Is Apple about to give a big commercial push in Latin America? While there aren’t any official confirmations yet, rumors have become more and more persistent and precise.
As we reported a couple weeks ago, rumor has it that iTunes will soon include a Music Store in Brazil. At the moment, Apple’s clients are only able to buy apps and books.
According to the weekly Brazilian magazine Veja, the launch of iTunes Music Store even has a date, being scheduled for December 8th. While it seems very soon, Apple has been getting ready beyond the scenes and already closed deals with Brazilian music labels, Veja said.
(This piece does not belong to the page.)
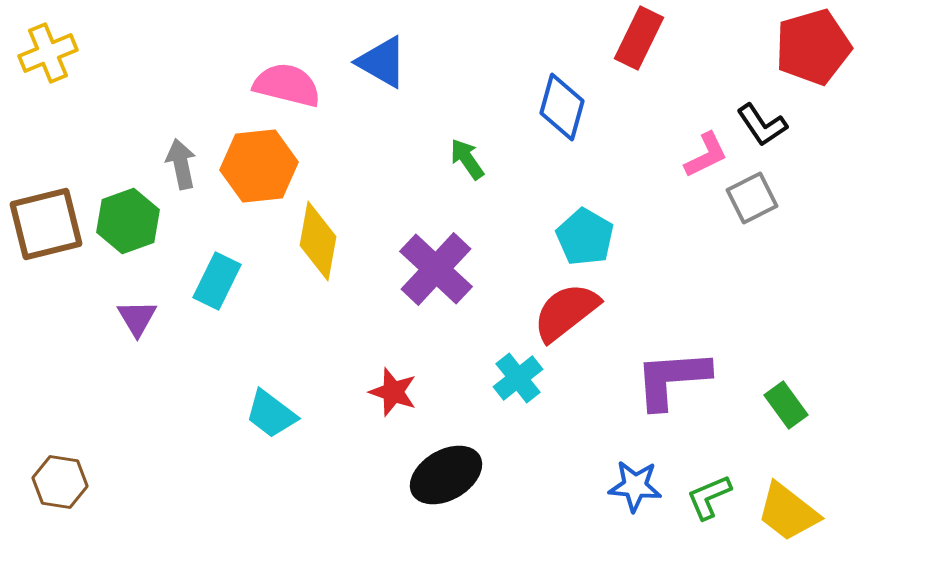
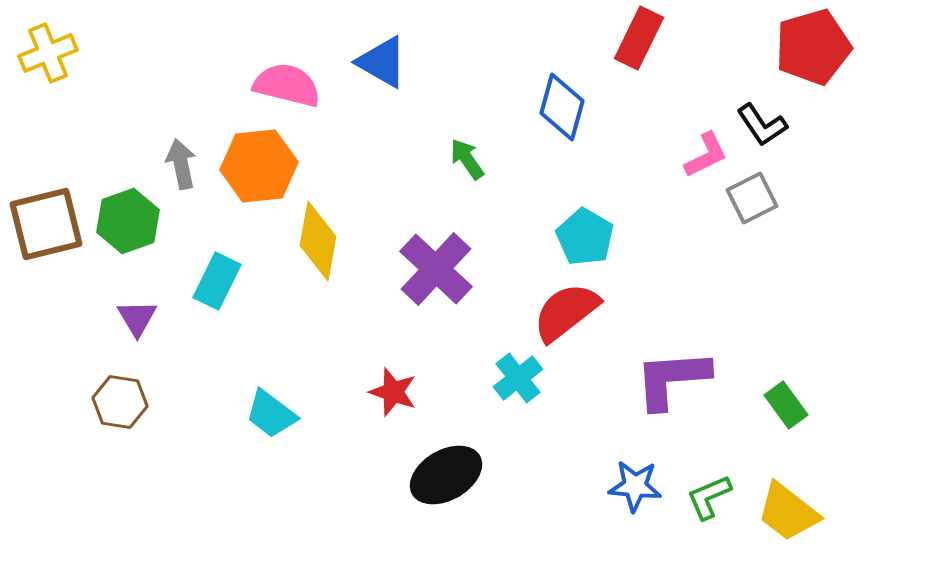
brown hexagon: moved 60 px right, 80 px up
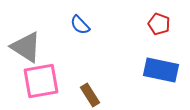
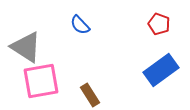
blue rectangle: rotated 48 degrees counterclockwise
If you remember iTunes’ marketing stunt around the Beatles, you won’t be surprised to hear Apple plans to do something similar in Brazil. According to Veja’s journalist Lauro Jardim, iTunes’ catalogue will include songs by the popular crooner Roberto Carlos. Extremely popular in Latin America, he hasn’t released his albums digitally on any site yet, and it would be a great coup to offer these for iTunes’ launch.
It’s not only about Brazil: Veja followed up on its initial piece today, declaring that the Store will launch all across Latin America on the same date, except in Mexico where it is already available.
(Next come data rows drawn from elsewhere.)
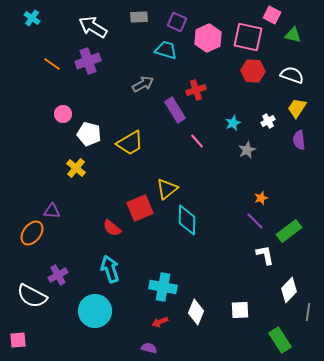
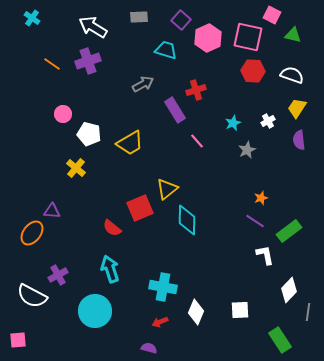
purple square at (177, 22): moved 4 px right, 2 px up; rotated 18 degrees clockwise
purple line at (255, 221): rotated 12 degrees counterclockwise
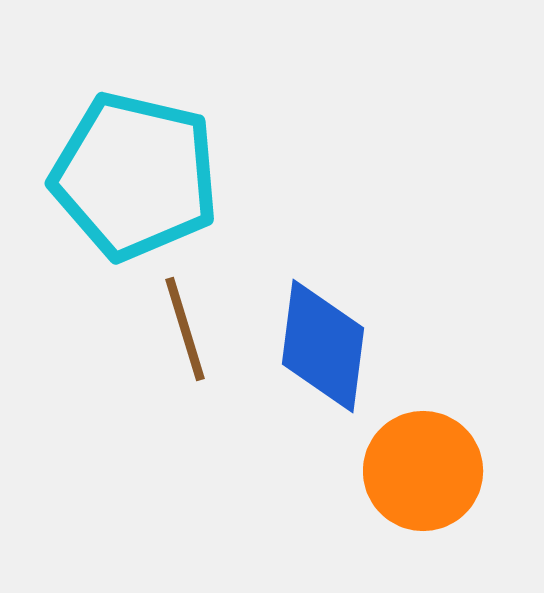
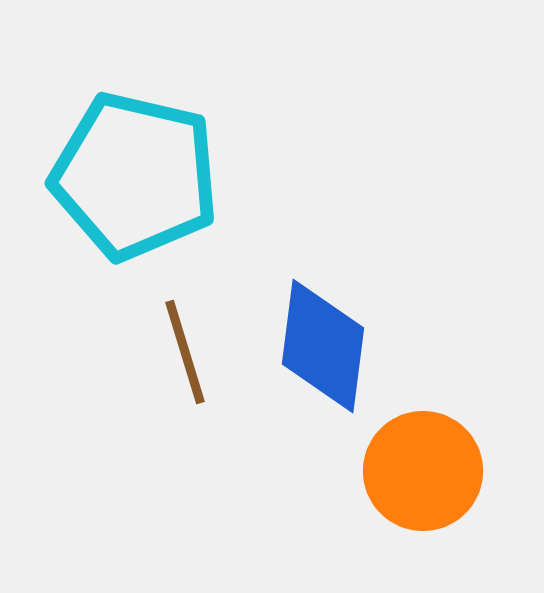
brown line: moved 23 px down
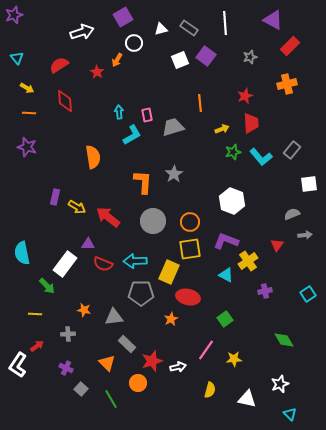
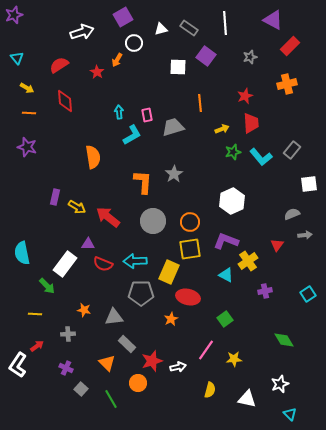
white square at (180, 60): moved 2 px left, 7 px down; rotated 24 degrees clockwise
white hexagon at (232, 201): rotated 15 degrees clockwise
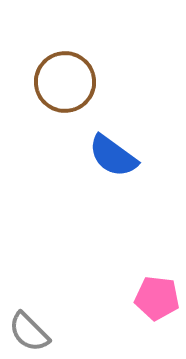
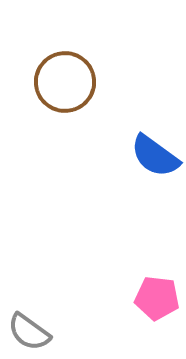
blue semicircle: moved 42 px right
gray semicircle: rotated 9 degrees counterclockwise
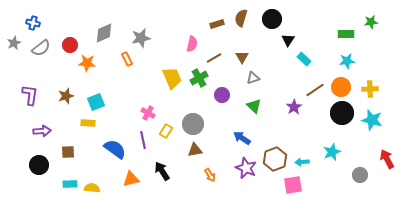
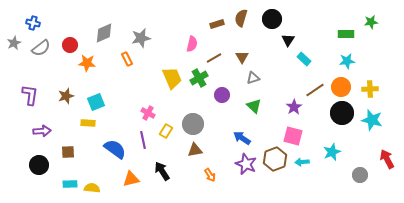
purple star at (246, 168): moved 4 px up
pink square at (293, 185): moved 49 px up; rotated 24 degrees clockwise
There’s a catch though; according to the magazine, clients will only be able to pay in dollars with international credit cards. That’s a huge limitation in a region where many people don’t have a credit card – in Brazil for instance, only 72% do, although the proportion is likely much higher among Apple devices’ owners.
This payment system could also be very temporary. Veja believes that Apple will be able to bill customers in their local currency in about six months, and other rumors seem to point in the same direction.
The magazine Epoca heard of Apple’s plans to open a regional office in Sao Paulo. Or could it be Chile? According to the Chilean journalist Alejandro Alaluf, “Apple is officially settling in Chile, with offices, legal registration and everything.”
While the Latin American country where Apple could be based remains subject to caution, something certainly seems to be in the works.